Furthermore, the Court concludes that post-ERISA plan amendments are sufficiently relevant to the present dispute to bring this case within the ambit of ERISA. However, if it is determined at trial that the facts do not implicate post-ERISA plan amendments, Plaintiffs ERISA claim must fail. In addition, pursuant to ERISA, Defendants’ denial of benefits is subject to de novo review.

On the issue of whether Plaintiff incurred a break-in-service, the Court concludes that genuine issues of material fact exist as to whether (1) Cossack was otherwise qualified for vested pension benefits, and (2) whether the reasons for Plaintiffs ■ failure to work were of the type that equity requires should not be held against him in calculating his pension.
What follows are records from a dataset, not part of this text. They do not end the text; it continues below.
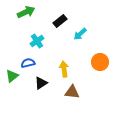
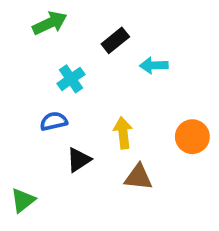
cyan arrow: (80, 34) -> (154, 65), turned 40
orange circle: (100, 62) -> (192, 137), moved
green triangle: (12, 76) -> (23, 200), moved

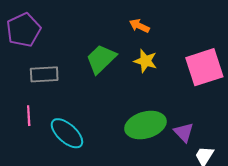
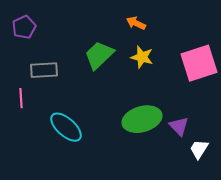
purple pentagon: (24, 30) -> (24, 27), size x0.7
pink line: (29, 116) -> (21, 98), moved

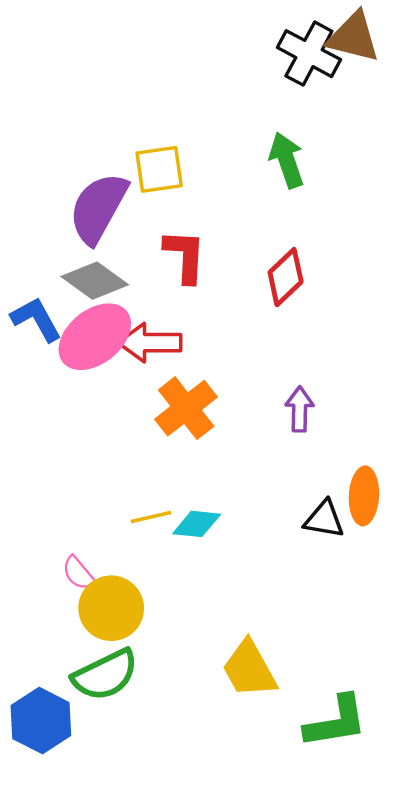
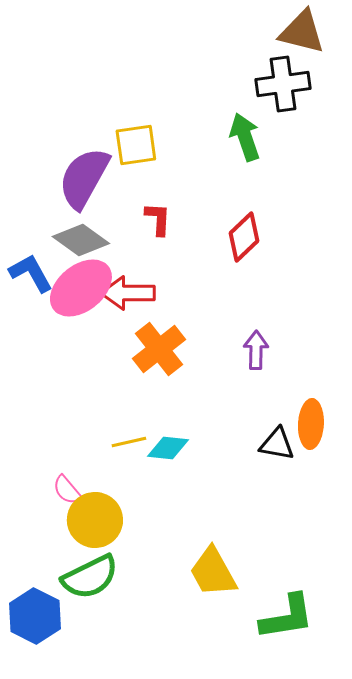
black cross: (309, 54) -> (283, 84), moved, turned -36
red L-shape: (185, 256) -> (158, 219), size x0.7

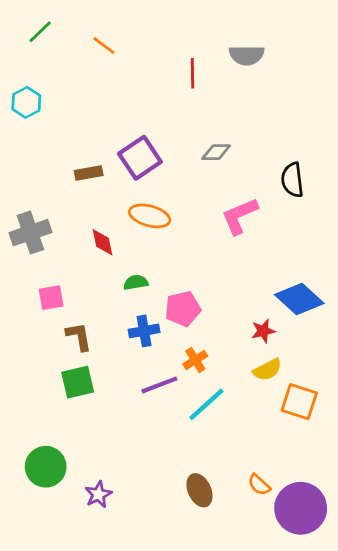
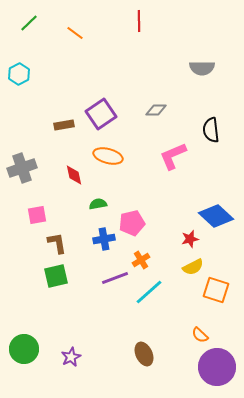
gray semicircle: (247, 55) -> (202, 68), moved
red line: (193, 73) -> (139, 21), moved
green circle: (46, 467) -> (24, 349), moved
orange semicircle: (259, 485) -> (200, 335), moved

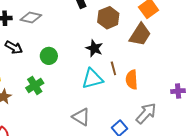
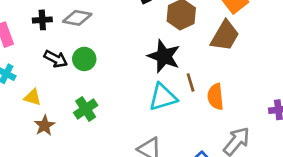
black star: (94, 48) -> (164, 56), size x1.4
green circle: (49, 56) -> (84, 59), moved

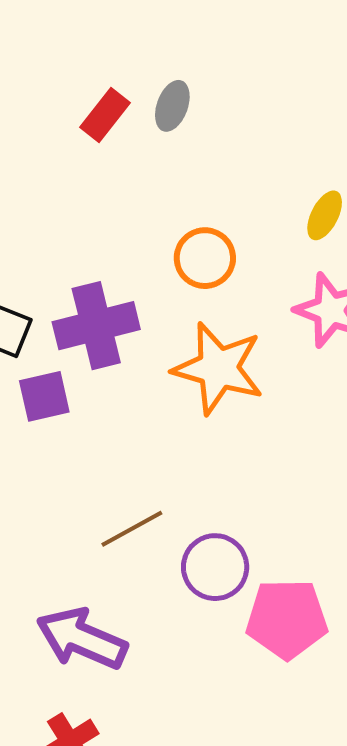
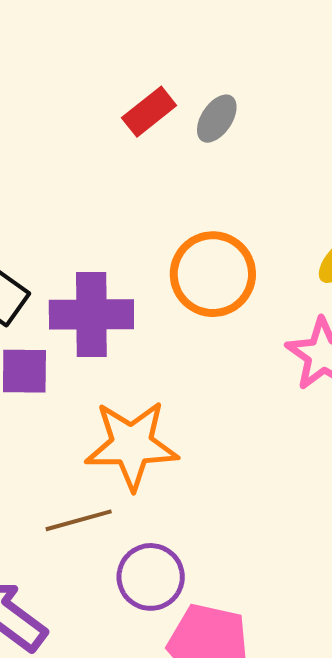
orange circle: (205, 258) -> (213, 274), size x1.4
orange star: (218, 368) -> (132, 445), moved, turned -30

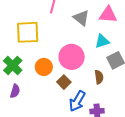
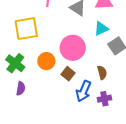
brown semicircle: (99, 77) -> (102, 73), moved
Furthermore, the Court concludes that a genuine issue of material fact exists as to whether Plaintiff was provided notice of the 1972 Plan amendments, and whether Defendants are equitably estopped from applying the Local 12 Plan’s break-in-service rules.

IT IS SO ORDERED. 
      
      . Unfortunately, the Court's task in laying a factual predicate for the instant motions is made especially difficult because neither parly has submitted a proper Local Rule 7.1(0 Statement. Instead of providing a short and concise statement of the material facts as to which "the moving party contends there is no genuine issue, with specific citations to the record,” see N.D.N.Y.L.R. 7.1(f), the parties have used their Rule 7.1(f) Statements to make legal arguments, factual contentions without citation, and to rehash their memoranda of law.
     
      
      . 29 U.S.C. § 1144 provides, in relevant part:
      (a) Supersedure; effective date
      Except as provided in subsection (b) of this section, the provisions of this subchapter and subchapter III of this chapter shall supersede any and all State laws insofar as they may now or hereafter relate to any employee benefit plan described in section 1003(a) of this title and not exempt under section 1003(b) of this title. This section shall take effect on January 1, 1975.
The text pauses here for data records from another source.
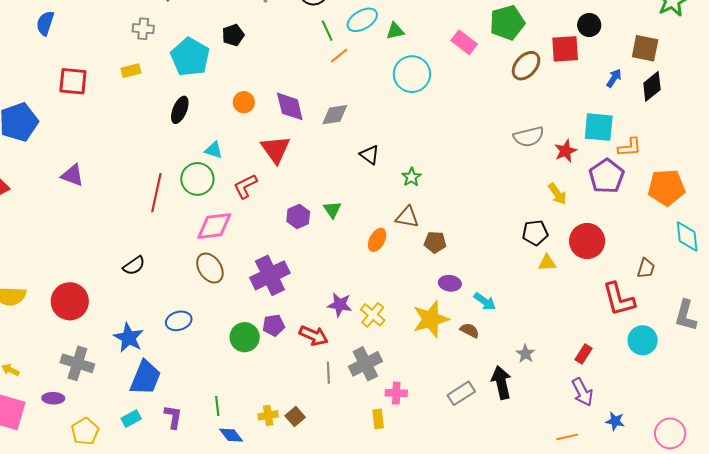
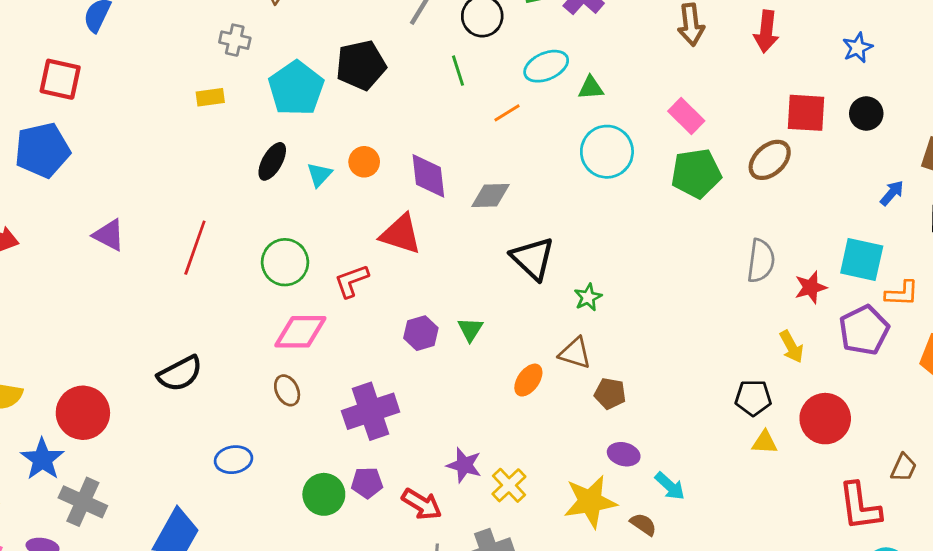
green pentagon: (507, 23) -> (696, 173), moved
green line: (327, 31) -> (458, 71), moved
black pentagon: (233, 35) -> (361, 65), size x1.6
red square: (565, 49) -> (806, 113), moved
red square: (73, 81) -> (60, 79), moved
gray semicircle: (529, 137) -> (761, 261), turned -76
red triangle: (276, 149) -> (401, 234), turned -44
cyan triangle: (214, 150) -> (319, 175), moved, turned 48
black triangle: (370, 155) -> (533, 258), size x1.6
red line: (156, 193) -> (195, 248), moved
black semicircle: (134, 266) -> (180, 374), size x1.4
brown ellipse: (210, 268) -> (287, 390), size x0.7
blue star: (129, 338) -> (42, 459), moved

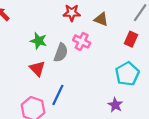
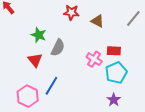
red rectangle: (131, 39) -> (114, 51), moved, turned 64
pink cross: (82, 41) -> (94, 59), moved
purple star: (115, 105) -> (114, 100), moved

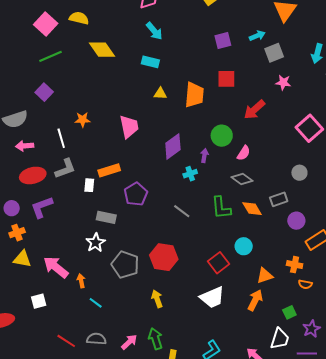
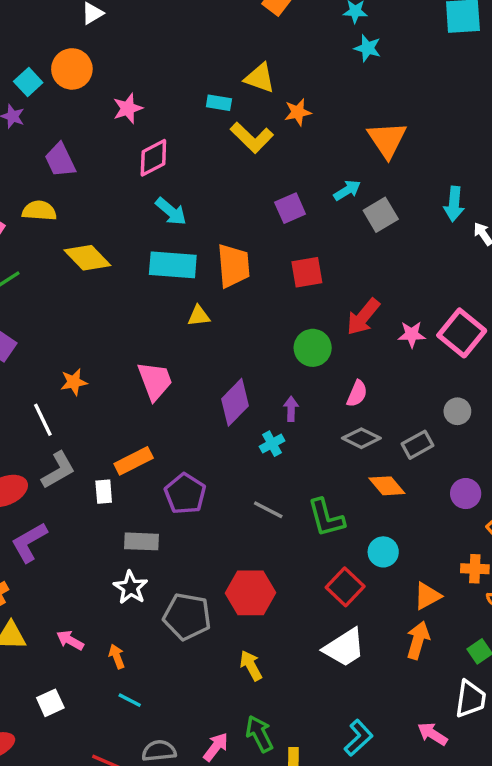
cyan rectangle: (150, 62) -> (173, 265), size x1.5
pink star: (283, 82) -> (412, 334), moved
orange trapezoid: (194, 95) -> (233, 266), moved
green circle: (222, 136) -> (313, 348), moved
gray rectangle: (279, 199) -> (417, 445), moved
green L-shape: (221, 208) -> (326, 518), moved
pink arrow: (56, 267) -> (70, 640), size x0.6
cyan line: (96, 303) -> (130, 700), moved

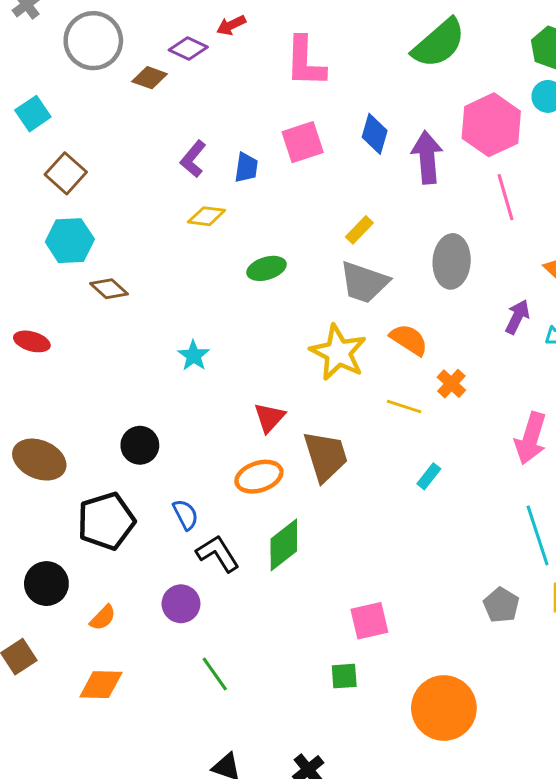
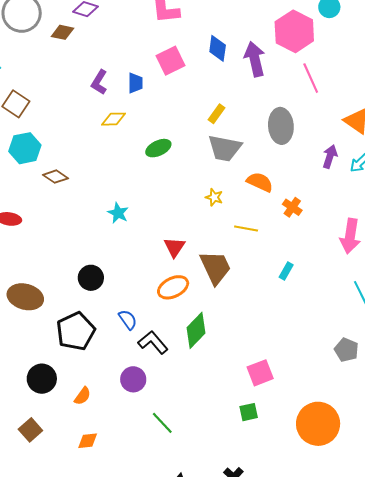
yellow star: (338, 353) -> (214, 197), size x0.5
yellow line: (404, 406) -> (246, 228), moved
orange diamond: (101, 685) -> (88, 441), size x0.7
      (b) Construction and application
      (1) This section shall not apply with respect to any cause of action which arose, or any act or omission which occurred, before January 1, 1975.
     
      
      . The conclusion that the 1973 plan was the only relevant plan is further supported by the Nowak court's approval of the district court's decision to ignore a 1993 plan amendment. 81 F.3d at 1186. The Nowak court stated:
      Reviewing Nowak's claims under state contract law principles, the [lower] court held that the administrative exhaustion requirement of the 1993 Plan was not relevant to Nowak's action and that no such requirement existed under the applicable 1973 Plan.
      
        Nowak, 81 F.3d at 1186.
     
      
      . As already noted, there is disagreement as to whether the Local 12 Plan was properly operating on a fiscal year or a calendar year at the time Plaintiff is alleged to have incurred his break-in-service. See discussion infra.
      
     
      
      . Although the facts here warrant a de novo review, it is clear that even under the more strenuous "arbitrary and capricious standard” of review the denial of benefits is subject to challenge.
     
      
      . The Ironworker’s Local No. 12 Pension Fund was created in 1969. In 1972, the Board of Trustees adopted amendments to the Local 12 Plan. Effective June 1, 1976, the Board of Trustees "amended and restated” the 1973 Amended Plan. Finally, the Local 12 Plan was again amended in 1990.
     
      
      . This is also the standard under New York law. See, e.g., Walsh v. Prudential Ins. Co. of Amer., 101 A.D.2d 988, 477 N.Y.S.2d 473 (3rd Dep’t 1984), aff'd, 64 N.Y.2d 1053, 489 N.Y.S.2d 902, 479 N.E.2d 247 (1985).